Bergerac – classic & new
On Thursday – as is my wont – I watched first classic Bergerac on US Drama and later the new version with Damien Molony playing the Jersey detective.
Gone is Charlie Hungerford, necessarily so as Terence Alexander passed in 2009.
The relationship between the detective and his father-in-law – a loveable rogue with a finger in every pie – was at the heart of the original series and, needless to say, to satisfy diversity and gender criterion, Charlie is now a woman (Zoe Wanamaker).
Bergerac in the new version is a recovering alcoholic getting over his wife’s death and taking police leave.
Molony plays this dark side of Bergerac well but not the all-action, womanising detective.

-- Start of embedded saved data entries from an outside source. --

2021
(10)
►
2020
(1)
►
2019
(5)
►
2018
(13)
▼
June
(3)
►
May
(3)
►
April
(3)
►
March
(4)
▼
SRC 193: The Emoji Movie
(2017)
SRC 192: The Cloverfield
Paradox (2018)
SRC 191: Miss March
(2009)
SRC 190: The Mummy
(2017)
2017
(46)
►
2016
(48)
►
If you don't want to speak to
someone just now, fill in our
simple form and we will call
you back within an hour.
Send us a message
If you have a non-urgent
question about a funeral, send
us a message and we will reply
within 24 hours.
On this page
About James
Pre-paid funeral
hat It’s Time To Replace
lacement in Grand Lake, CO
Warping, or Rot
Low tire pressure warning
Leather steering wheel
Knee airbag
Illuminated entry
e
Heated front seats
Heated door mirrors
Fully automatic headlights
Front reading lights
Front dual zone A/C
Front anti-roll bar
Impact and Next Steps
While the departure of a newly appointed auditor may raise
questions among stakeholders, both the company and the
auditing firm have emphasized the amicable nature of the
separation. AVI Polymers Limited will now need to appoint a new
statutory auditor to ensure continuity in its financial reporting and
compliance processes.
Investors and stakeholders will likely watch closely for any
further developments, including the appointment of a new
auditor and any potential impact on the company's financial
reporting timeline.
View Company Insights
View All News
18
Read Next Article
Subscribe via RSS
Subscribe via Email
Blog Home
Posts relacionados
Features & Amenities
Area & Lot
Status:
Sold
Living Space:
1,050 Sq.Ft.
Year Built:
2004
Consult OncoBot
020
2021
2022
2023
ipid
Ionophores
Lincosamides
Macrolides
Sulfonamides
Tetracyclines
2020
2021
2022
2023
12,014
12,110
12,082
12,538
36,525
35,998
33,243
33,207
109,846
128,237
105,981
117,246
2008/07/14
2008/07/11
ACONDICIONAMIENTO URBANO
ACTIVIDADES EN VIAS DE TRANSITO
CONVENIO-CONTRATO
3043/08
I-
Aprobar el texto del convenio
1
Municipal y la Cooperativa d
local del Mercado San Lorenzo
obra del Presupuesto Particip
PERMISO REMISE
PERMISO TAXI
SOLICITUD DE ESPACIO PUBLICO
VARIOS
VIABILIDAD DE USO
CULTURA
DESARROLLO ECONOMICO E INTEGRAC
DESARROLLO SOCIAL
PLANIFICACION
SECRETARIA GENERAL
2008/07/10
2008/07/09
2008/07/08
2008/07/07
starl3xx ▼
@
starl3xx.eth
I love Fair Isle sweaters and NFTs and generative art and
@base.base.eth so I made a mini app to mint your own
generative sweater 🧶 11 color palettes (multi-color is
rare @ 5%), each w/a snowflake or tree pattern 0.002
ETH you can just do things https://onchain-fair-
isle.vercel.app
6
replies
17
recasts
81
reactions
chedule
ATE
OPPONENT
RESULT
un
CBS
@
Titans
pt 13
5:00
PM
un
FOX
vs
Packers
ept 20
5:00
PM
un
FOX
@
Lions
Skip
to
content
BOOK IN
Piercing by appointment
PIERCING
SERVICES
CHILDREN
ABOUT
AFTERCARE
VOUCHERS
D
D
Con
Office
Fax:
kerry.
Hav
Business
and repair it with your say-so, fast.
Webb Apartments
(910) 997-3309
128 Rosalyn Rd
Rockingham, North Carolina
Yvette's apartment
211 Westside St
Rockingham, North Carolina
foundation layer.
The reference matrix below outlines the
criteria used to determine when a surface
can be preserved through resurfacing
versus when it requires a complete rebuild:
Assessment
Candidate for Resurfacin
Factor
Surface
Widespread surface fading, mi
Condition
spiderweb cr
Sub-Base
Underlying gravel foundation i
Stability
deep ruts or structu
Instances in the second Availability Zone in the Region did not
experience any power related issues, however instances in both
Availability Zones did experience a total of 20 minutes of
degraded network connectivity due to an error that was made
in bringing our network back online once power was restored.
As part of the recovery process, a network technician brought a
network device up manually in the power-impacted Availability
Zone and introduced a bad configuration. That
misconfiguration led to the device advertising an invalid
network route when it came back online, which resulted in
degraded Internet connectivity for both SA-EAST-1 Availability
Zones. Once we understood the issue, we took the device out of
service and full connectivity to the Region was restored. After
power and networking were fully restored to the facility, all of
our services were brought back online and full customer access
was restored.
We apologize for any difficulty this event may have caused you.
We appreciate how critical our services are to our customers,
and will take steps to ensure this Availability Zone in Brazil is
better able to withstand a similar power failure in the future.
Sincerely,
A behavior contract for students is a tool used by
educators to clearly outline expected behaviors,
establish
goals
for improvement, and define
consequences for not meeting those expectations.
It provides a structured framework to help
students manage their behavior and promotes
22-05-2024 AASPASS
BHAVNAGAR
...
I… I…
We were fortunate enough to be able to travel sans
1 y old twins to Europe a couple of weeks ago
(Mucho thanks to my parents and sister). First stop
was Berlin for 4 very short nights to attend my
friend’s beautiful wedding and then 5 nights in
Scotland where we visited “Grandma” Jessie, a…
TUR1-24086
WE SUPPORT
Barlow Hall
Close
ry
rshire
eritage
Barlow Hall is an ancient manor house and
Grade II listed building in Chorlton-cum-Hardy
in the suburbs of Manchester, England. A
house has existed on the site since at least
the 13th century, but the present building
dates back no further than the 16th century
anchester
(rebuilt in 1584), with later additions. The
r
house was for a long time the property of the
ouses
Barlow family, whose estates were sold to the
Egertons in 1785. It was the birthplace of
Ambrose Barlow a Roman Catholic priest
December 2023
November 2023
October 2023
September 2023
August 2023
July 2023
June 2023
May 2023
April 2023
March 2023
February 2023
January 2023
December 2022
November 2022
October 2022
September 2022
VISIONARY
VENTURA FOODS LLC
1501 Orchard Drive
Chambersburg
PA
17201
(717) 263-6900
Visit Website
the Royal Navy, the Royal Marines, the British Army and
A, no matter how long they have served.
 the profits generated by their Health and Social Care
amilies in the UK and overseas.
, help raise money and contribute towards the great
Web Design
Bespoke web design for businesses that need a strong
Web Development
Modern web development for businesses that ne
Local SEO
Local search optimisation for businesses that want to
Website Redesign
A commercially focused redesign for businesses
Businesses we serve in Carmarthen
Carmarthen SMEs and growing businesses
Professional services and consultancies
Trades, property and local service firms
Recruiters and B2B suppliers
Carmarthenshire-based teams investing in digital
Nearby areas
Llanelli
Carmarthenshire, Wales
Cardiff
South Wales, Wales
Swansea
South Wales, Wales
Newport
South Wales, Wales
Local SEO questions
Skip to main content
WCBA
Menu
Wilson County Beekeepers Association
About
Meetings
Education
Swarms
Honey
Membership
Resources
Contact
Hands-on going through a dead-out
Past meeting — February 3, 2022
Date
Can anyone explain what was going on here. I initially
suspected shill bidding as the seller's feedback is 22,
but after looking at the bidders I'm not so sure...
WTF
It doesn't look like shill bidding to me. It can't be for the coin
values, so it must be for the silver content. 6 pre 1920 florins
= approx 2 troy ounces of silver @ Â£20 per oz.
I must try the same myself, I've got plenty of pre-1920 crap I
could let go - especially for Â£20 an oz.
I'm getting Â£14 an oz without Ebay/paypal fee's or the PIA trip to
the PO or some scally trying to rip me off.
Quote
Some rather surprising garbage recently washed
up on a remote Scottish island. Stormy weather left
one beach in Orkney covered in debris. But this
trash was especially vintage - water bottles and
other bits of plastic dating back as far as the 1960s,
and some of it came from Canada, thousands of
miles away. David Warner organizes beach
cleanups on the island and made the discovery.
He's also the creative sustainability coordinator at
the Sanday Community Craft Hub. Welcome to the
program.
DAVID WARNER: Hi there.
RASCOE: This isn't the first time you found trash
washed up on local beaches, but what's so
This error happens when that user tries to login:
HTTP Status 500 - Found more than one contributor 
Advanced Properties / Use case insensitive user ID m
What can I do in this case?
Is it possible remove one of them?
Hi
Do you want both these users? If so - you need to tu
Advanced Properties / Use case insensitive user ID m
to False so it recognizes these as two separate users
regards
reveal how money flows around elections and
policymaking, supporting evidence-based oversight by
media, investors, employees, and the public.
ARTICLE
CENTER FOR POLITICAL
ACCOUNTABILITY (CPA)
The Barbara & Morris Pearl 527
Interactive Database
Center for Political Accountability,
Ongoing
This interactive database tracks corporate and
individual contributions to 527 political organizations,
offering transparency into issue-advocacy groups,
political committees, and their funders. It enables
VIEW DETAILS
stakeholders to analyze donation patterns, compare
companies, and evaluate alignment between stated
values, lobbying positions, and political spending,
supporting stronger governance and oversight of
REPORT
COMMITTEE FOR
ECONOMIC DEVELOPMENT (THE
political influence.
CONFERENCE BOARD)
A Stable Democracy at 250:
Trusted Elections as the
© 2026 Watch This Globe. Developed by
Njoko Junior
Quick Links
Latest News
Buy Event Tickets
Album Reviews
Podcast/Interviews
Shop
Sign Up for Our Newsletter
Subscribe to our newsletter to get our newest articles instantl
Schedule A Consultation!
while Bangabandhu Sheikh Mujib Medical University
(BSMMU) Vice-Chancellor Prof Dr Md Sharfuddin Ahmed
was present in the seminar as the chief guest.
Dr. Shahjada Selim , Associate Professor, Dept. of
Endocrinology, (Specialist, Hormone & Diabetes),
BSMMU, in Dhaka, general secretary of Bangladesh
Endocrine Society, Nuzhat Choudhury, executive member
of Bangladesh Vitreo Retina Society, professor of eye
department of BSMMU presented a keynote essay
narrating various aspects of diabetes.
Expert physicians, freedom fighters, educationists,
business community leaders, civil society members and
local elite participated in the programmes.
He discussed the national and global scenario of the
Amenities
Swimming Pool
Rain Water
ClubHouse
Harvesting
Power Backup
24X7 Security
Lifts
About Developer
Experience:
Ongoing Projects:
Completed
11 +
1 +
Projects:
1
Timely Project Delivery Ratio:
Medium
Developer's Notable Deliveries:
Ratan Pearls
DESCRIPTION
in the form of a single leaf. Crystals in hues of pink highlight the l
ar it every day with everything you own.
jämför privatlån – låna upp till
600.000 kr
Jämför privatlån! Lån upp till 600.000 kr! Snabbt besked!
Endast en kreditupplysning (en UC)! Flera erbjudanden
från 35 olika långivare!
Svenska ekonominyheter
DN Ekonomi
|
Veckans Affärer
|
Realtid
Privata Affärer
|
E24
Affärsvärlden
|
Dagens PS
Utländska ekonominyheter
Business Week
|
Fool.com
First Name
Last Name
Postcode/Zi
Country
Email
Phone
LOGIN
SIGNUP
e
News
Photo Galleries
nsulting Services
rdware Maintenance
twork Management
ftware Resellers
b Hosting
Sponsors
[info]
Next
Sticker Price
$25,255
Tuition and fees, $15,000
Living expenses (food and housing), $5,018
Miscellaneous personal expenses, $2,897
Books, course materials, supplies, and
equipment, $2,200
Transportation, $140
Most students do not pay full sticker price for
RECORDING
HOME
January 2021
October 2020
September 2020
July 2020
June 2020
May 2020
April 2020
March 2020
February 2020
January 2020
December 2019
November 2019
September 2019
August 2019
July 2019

Back on the force – and working again under the plodding Barney Crozier – and again given a diversity ‘make over’, Bergerac does not believe that a murder in the home of Adrian Whitfield (Philip Glenister) was a burglary gone wrong, but an abduction.
He is correct but arrests the wrong man.
It’s not bad and I will give it a second try.
At least Bergerac’s burgundy red Triumph Roadster makes an appearance, but my initial view is that this is a classic example of a re-run being inferior to the original.
Somehow, too, the original Bergerac was of the 1980s and not the present.